Torch Mesmer

A PyTorch implementation of the Mesmer pipeline for segmenting whole-slide tissue imaging.

The Network

Mesmer is built on a Panoptic network, consisting of a Resnet50 backbone connected to a feature pyramid network. The levels of the backbone and feature pyramid network can be selected, but for the pre-trained Mesmer model, we use backbone levels C3-C5, and pyramid levels P3-P7. Pyramid levels are then upsampled to match the input resolution (256 x 256 px) and delivered to the semantic heads of the model.

In the pre-trained Mesmer model, there are four semantic heads. Heads 1 and 2 predict the whole cell transforms, and heads 3 and 4 predict the nuclear transforms.

Head 1 (1, 256, 256)
└─ Inner distance transform for whole cell

Head 2 (3, 256, 256)
├─ Boundary pixels for whole cell
├─ Interior pixels for whole cell
└─ Background pixels for whole cell

Head 3 (1, 256, 256)
└─ Inner distance transform for nucleus

Head 4 (3, 256, 256)
├─ Boundary pixels for nucleus
├─ Interior pixels for nucleus
└─ Background pixels for nucleus

After softmax on the semantic head convolutions, the model concatenates all predictions into an output tensor of shape (8, 256, 256) and returns it.

The Dataset

Each dataset contains one nuclear and one cytosol channel, as well as the labeled ground truth mask for each channel, and metadata that contains the source tissue and experiment of each image.

• Training: 2576 square images (512 x 512)

• Validation: 3114 square images (256 x 256 px)

• Test: 1320 square images (256 x 256 px)

Note: The training dataset is (512 x 512). This is so we can add data agumentation during training, which includes random rotations, flips, crops, and zooms. Validation and testing does not use data augmentation, so they are cropped to (256 x 256 px).

The Training

Data loaders

The training and validation data are loaded into a PyTorch Dataset object, which conducts preprocessing under the hood for each batch. This Dataset is then used in the construction of a Dataloder. The preprocessing and augmentation pipeline is outlined below:

1. Each item (one image and ground truth mask) is selected from the full dataset.
2. The image is normalized with two steps:
   1. Images are thresholded in order to reduce the influence of bright pixels.
   2. Imaes are then normalized using Contrast Limited Adaptive Histogram Equalization (CLAHE) with the equalize_adapthist function from scikit-image.
3. The labels are then transformed to generate the inner distance transform, the perimeter pixel mask, the interior pixel mask, and the background pixel mask for both whole cell and nuclear channels.
4. The normalized images and mask transformations are then augmented using a random combination of rotations, flips, crops and zooms.
5. The images and masks are then returned to the model.

Optimizer, Learning Rate, and Loss Function

We use the Adam optimizer with a learning rate of 0.0001. Upon a plateau in validation loss that lasted longer than 5 epochs, the model's learning rate is reduced by one third.

The loss function is a combination of weighted categorical cross entropy (WCCE) and mean squared error (MSE) loss. For continuous predictions (inner distance transforms), MSE loss was used. For categorical predictions (foreground, background, perimeter), WCCE loss was used with class weights calculated for each batch. Loss from continuous heads was weighted with 0.01 to increase stability during training. The loss calculated from each head was summed and then used in backpropagation.

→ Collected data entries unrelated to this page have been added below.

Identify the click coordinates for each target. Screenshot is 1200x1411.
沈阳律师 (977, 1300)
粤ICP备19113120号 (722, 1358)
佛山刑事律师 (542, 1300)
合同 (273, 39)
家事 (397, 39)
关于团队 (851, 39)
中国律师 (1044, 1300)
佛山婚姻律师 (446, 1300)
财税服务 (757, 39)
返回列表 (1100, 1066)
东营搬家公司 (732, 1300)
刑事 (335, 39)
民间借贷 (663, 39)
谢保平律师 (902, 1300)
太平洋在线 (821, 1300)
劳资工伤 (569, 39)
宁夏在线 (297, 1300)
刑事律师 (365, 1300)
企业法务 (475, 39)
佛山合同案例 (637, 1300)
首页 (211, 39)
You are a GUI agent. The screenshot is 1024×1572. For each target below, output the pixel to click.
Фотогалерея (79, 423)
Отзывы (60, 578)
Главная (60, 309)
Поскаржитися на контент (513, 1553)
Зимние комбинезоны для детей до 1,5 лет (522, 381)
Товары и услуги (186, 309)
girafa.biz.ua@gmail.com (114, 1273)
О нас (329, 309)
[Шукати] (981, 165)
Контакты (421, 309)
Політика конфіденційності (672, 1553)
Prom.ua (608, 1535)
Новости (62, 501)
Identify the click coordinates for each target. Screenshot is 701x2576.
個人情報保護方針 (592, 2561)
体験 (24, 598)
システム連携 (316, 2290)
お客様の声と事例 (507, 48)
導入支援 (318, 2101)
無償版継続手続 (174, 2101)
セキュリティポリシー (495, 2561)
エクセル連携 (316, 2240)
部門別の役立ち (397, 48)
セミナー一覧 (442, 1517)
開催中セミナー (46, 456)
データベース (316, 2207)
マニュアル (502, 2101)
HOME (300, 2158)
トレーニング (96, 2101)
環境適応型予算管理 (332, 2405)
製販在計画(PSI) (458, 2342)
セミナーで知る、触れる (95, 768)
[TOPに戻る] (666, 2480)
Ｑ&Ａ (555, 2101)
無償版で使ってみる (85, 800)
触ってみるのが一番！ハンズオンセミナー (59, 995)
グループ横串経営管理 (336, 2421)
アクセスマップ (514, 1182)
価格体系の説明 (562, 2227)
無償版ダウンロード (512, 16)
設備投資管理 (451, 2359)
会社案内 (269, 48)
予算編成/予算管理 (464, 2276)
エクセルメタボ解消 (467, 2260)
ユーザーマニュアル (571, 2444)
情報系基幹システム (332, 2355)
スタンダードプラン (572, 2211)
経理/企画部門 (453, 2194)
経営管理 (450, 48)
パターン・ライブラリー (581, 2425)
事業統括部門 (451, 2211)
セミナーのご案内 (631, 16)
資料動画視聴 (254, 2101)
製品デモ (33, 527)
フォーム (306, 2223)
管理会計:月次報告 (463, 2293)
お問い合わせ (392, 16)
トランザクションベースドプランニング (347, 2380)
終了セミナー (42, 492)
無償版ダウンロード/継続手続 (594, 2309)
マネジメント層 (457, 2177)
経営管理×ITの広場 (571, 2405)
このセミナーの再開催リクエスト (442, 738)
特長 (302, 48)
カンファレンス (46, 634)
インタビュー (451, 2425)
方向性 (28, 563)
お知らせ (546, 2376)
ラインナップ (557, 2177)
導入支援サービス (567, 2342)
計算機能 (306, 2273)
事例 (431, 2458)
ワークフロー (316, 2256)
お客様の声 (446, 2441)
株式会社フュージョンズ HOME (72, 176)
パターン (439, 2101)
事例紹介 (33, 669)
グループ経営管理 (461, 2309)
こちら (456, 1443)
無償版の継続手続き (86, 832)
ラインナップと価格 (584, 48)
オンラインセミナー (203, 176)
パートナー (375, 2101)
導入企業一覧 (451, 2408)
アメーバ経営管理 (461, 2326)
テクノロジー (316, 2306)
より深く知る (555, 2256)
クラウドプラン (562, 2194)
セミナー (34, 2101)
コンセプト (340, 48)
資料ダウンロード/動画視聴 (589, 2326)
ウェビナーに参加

We used a batch size of 8 images, and an augmented version of each images was seen only once during each epoch. The model was trained for 50 epochs, and we test the model that returned the lowest validation loss.

The Testing

The model was used to segment 1320 test images. These segmentations were then compared to the ground truth using a custom metrics pipeline that analyzes the following:

• Recall
• Precision
• Jaccard index (IoU) - The index of overlap between the ground truth and the prediction
• Gained detections - objects segmented but not present in the ground truth
• Missed detections - objects present in the ground truth that were missed by the model
• Splits - number of "one to many" errors
• Merges - number of "many to one" errors
• Catastrophes - number of "many to many" errors

Each of these metrics was calculated for every image, allowing us to identify areas of weakness in each trained model.